#### [Exercise aim]
Among the entries below, find the lines with the word "interactable" and return them.

____ Provided records

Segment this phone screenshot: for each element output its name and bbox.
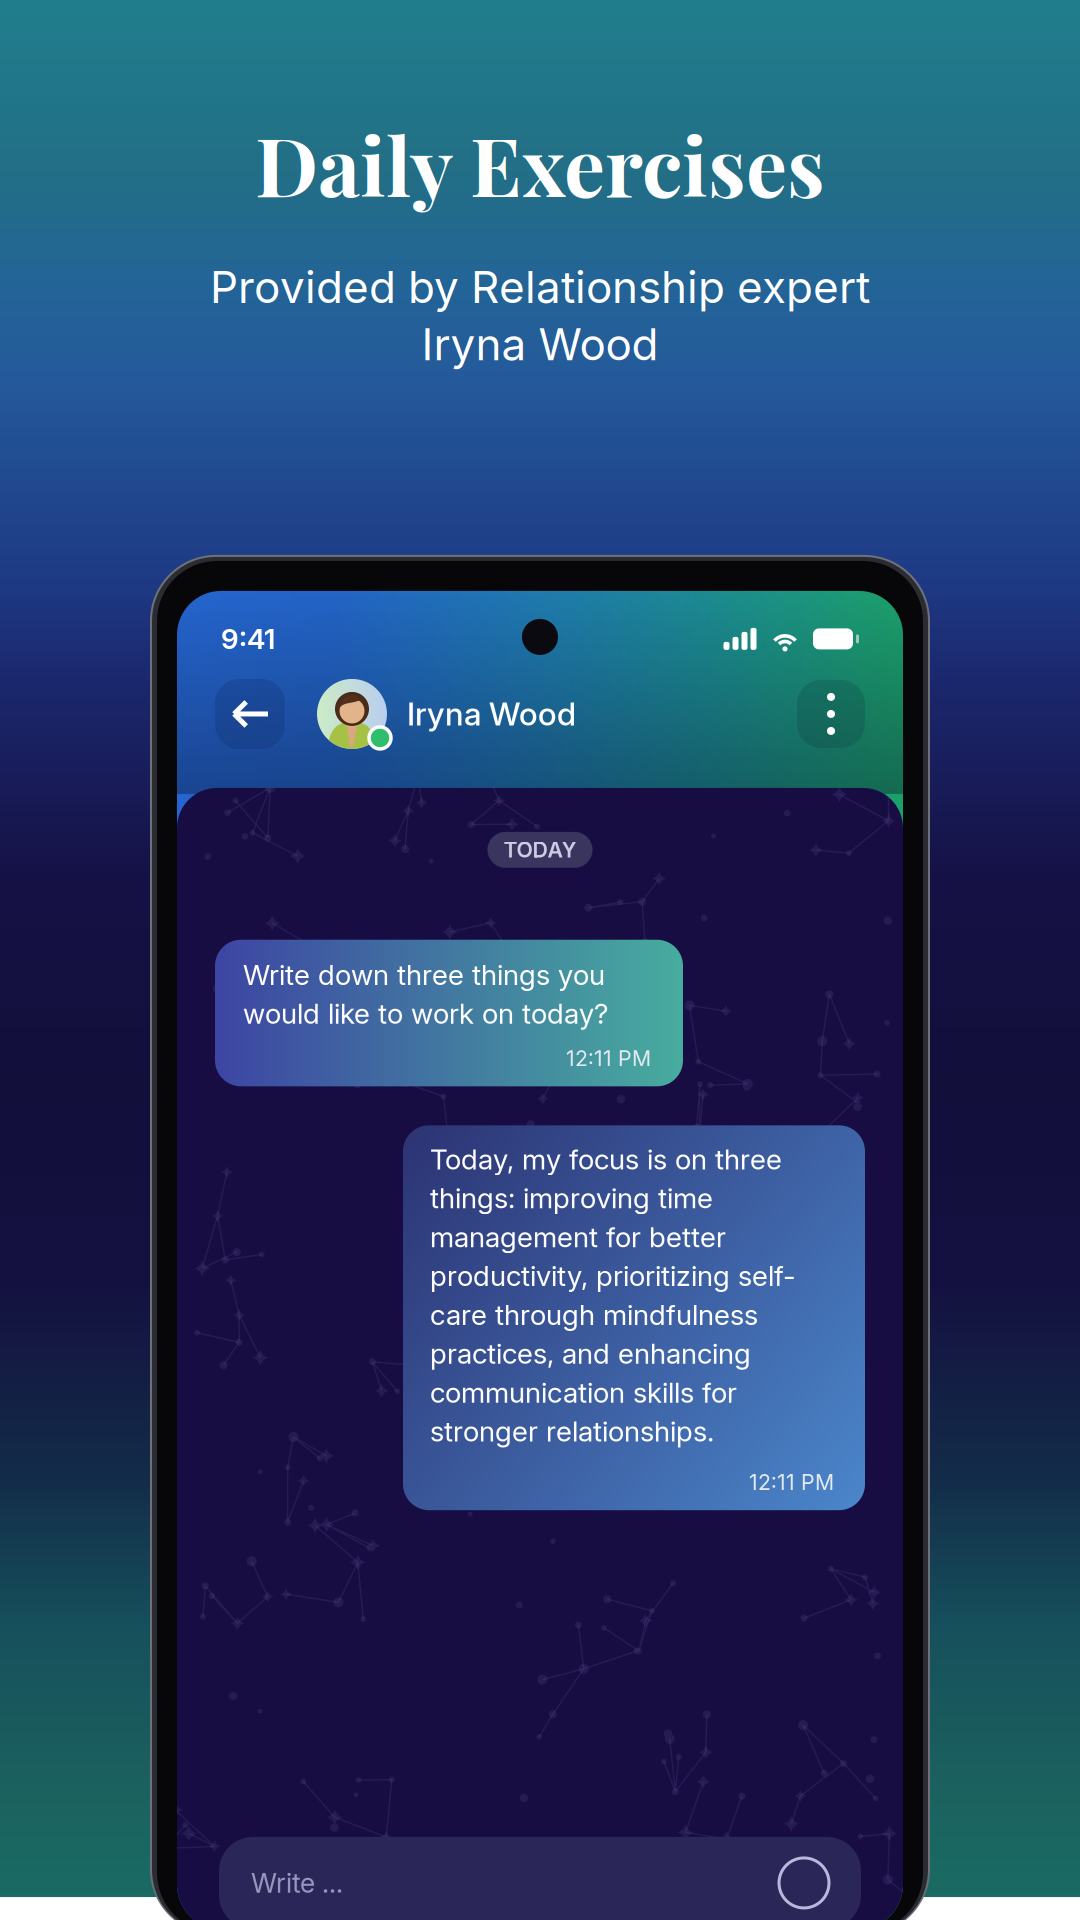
staticText: practices, and enhancing — [430, 1337, 751, 1371]
staticText: care through mindfulness — [430, 1298, 758, 1332]
staticText: communication skills for — [430, 1376, 737, 1410]
staticText: Iryna Wood — [422, 318, 658, 371]
button[interactable]: Back — [215, 679, 285, 749]
staticText: things: improving time — [430, 1181, 713, 1215]
staticText: stronger relationships. — [430, 1414, 714, 1448]
staticText: Today, my focus is on three — [430, 1142, 782, 1176]
staticText: productivity, prioritizing self- — [430, 1259, 796, 1293]
staticText: Write ... — [251, 1867, 343, 1899]
staticText: Write down three things you — [243, 958, 605, 992]
button[interactable]: More options — [797, 680, 865, 748]
staticText: TODAY — [504, 837, 576, 863]
staticText: Provided by Relationship expert — [210, 260, 870, 314]
staticText: 9:41 — [221, 622, 275, 656]
staticText: 12:11 PM — [566, 1046, 651, 1071]
staticText: would like to work on today? — [243, 997, 608, 1030]
staticText: 12:11 PM — [749, 1469, 834, 1495]
staticText: management for better — [430, 1220, 726, 1254]
staticText: Iryna Wood — [407, 695, 576, 733]
staticText: Daily Exercises — [255, 109, 825, 218]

________

#### [Answer to the problem]
button[interactable]: Back — [215, 679, 285, 749]
button[interactable]: More options — [797, 680, 865, 748]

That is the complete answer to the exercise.